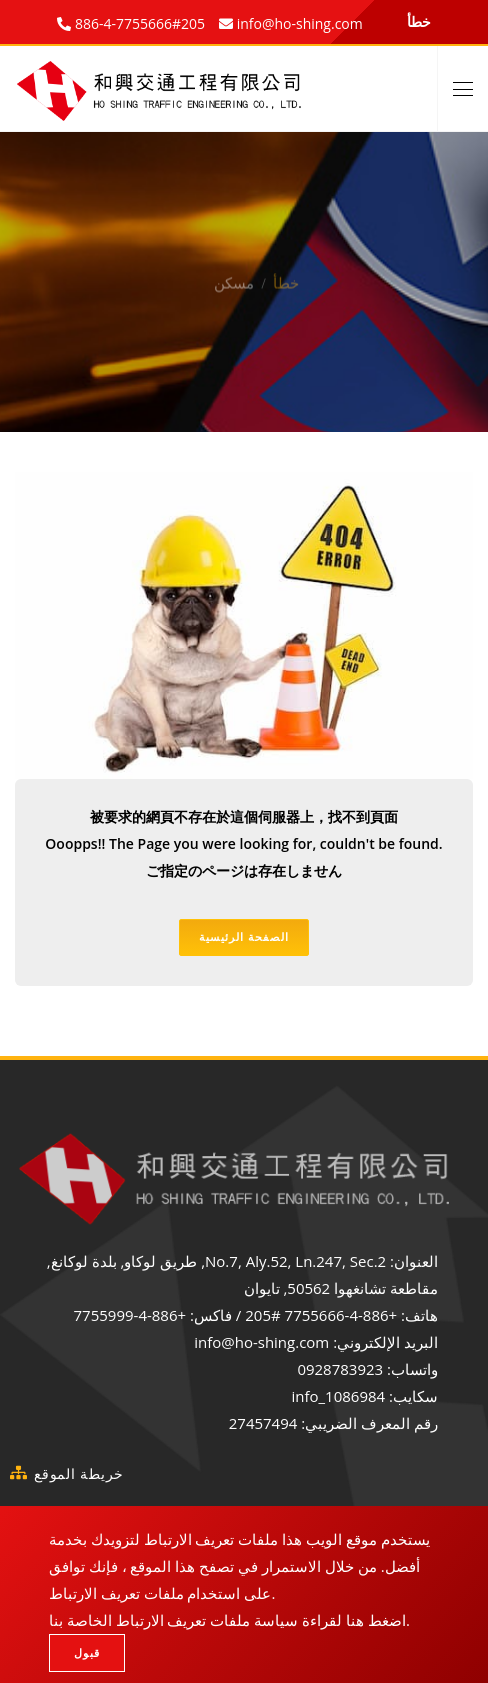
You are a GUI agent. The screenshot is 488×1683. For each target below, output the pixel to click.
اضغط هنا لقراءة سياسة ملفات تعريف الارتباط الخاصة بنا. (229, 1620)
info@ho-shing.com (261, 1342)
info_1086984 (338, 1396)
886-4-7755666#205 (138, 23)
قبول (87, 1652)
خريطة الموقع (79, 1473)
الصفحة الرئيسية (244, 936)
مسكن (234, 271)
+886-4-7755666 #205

• • •

▶ [EXERCISE]:
Your answer should be an exact copy of the records above, with no pictures in it.

▶ [RESPONSE TO THE EXERCISE]:
You are a GUI agent. The screenshot is 488×1683. For each target below, output the pixel to click.
اضغط هنا لقراءة سياسة ملفات تعريف الارتباط الخاصة بنا. (229, 1620)
info@ho-shing.com (261, 1342)
info_1086984 (338, 1396)
886-4-7755666#205 (138, 23)
قبول (87, 1652)
خريطة الموقع (79, 1473)
الصفحة الرئيسية (244, 936)
مسكن (234, 271)
+886-4-7755666 #205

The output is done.